▸ **ACTIVITY**
Please set out each line below exactly as it stands, without the images.

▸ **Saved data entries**
-*-*-

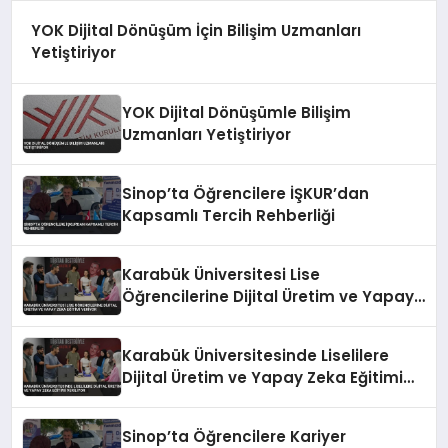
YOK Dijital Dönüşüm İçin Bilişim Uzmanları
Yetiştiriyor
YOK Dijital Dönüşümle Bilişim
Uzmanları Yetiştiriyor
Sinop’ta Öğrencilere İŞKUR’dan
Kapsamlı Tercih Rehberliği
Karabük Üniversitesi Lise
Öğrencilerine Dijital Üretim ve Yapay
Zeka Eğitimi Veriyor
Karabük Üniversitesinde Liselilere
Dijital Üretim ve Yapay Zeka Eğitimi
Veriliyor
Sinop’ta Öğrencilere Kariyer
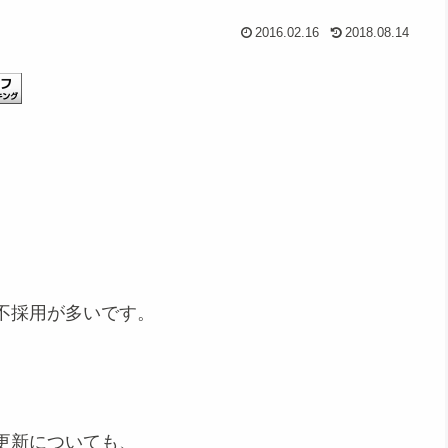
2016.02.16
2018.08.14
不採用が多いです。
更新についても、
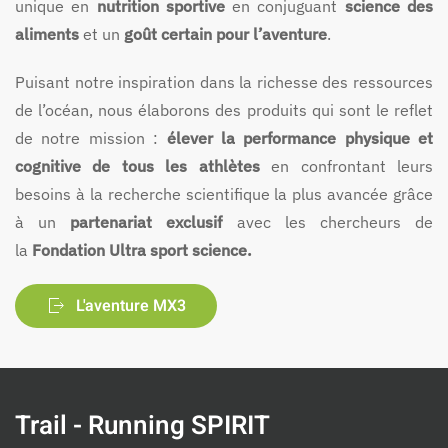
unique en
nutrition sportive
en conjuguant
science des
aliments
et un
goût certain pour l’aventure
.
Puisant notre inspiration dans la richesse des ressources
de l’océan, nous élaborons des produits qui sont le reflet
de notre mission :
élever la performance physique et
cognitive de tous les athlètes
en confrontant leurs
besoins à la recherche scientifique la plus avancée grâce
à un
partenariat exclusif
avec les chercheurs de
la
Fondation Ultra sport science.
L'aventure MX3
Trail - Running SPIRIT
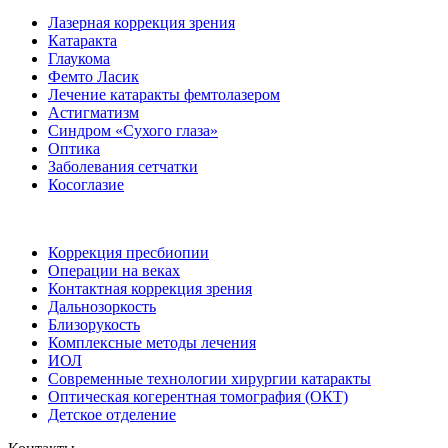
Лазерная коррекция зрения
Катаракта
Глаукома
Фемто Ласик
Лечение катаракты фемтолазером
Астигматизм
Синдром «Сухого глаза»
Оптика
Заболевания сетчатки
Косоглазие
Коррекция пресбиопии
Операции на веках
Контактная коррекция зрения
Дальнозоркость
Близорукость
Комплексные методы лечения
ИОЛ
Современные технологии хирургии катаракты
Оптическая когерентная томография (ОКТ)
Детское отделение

-*-*-

▸ **PROBLEM SOLUTION**
YOK Dijital Dönüşüm İçin Bilişim Uzmanları
Yetiştiriyor
YOK Dijital Dönüşümle Bilişim
Uzmanları Yetiştiriyor
Sinop’ta Öğrencilere İŞKUR’dan
Kapsamlı Tercih Rehberliği
Karabük Üniversitesi Lise
Öğrencilerine Dijital Üretim ve Yapay
Zeka Eğitimi Veriyor
Karabük Üniversitesinde Liselilere
Dijital Üretim ve Yapay Zeka Eğitimi
Veriliyor
Sinop’ta Öğrencilere Kariyer
2016.02.16
2018.08.14
不採用が多いです。
更新についても、
unique en
nutrition sportive
en conjuguant
science des
aliments
et un
goût certain pour l’aventure
.
Puisant notre inspiration dans la richesse des ressources
de l’océan, nous élaborons des produits qui sont le reflet
de notre mission :
élever la performance physique et
cognitive de tous les athlètes
en confrontant leurs
besoins à la recherche scientifique la plus avancée grâce
à un
partenariat exclusif
avec les chercheurs de
la
Fondation Ultra sport science.
L'aventure MX3
Trail - Running SPIRIT
Лазерная коррекция зрения
Катаракта
Глаукома
Фемто Ласик
Лечение катаракты фемтолазером
Астигматизм
Синдром «Сухого глаза»
Оптика
Заболевания сетчатки
Косоглазие
Коррекция пресбиопии
Операции на веках
Контактная коррекция зрения
Дальнозоркость
Близорукость
Комплексные методы лечения
ИОЛ
Современные технологии хирургии катаракты
Оптическая когерентная томография (ОКТ)
Детское отделение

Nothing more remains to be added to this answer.